(WHAT YOU HAVE TO DO):
Gather up every line from the entries below that uses the word "Richtlinie".
** Opening RECORD EXTRACTS block **
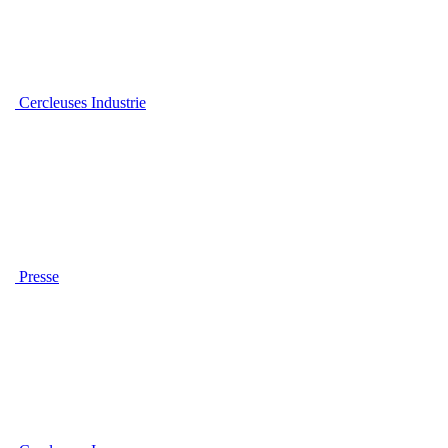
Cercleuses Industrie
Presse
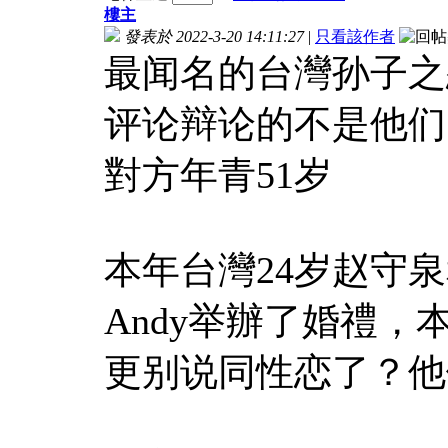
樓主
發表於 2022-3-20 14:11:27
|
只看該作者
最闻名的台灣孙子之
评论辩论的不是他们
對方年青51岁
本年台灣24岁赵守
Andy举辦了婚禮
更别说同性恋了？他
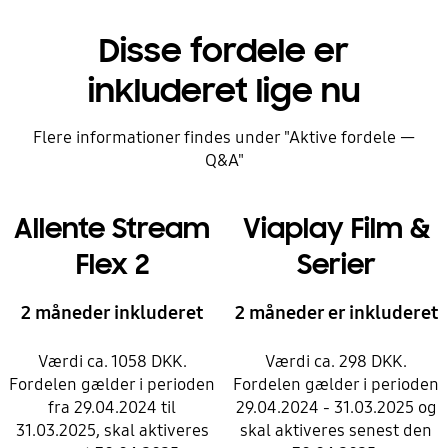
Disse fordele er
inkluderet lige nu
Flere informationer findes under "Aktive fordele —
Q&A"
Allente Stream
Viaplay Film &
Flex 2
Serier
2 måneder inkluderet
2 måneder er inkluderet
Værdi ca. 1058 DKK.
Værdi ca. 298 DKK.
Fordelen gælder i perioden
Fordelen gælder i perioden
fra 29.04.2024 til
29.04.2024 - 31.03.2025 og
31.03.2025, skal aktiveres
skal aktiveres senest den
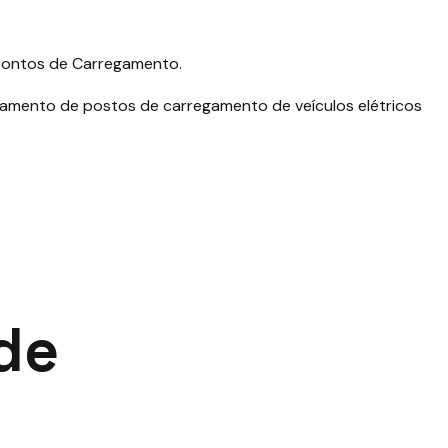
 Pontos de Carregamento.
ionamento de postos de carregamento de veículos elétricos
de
** Closing RECORD EXTRACTS block **
** Opening RECORD EXTRACTS block **
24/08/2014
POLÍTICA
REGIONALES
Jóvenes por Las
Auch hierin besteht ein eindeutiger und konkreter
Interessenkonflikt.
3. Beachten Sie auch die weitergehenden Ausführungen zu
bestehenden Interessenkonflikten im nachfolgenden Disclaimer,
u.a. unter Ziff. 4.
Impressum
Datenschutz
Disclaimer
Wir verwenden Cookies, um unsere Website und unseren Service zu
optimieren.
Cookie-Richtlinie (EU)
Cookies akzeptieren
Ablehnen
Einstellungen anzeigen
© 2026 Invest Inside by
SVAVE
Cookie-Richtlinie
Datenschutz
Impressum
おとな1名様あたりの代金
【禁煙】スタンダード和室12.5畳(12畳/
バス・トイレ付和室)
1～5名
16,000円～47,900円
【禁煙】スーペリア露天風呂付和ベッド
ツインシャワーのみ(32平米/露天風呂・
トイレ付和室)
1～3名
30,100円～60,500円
** Closing RECORD EXTRACTS block **
(EXERCISE RESPONSE):
Cookie-Richtlinie (EU)
Cookie-Richtlinie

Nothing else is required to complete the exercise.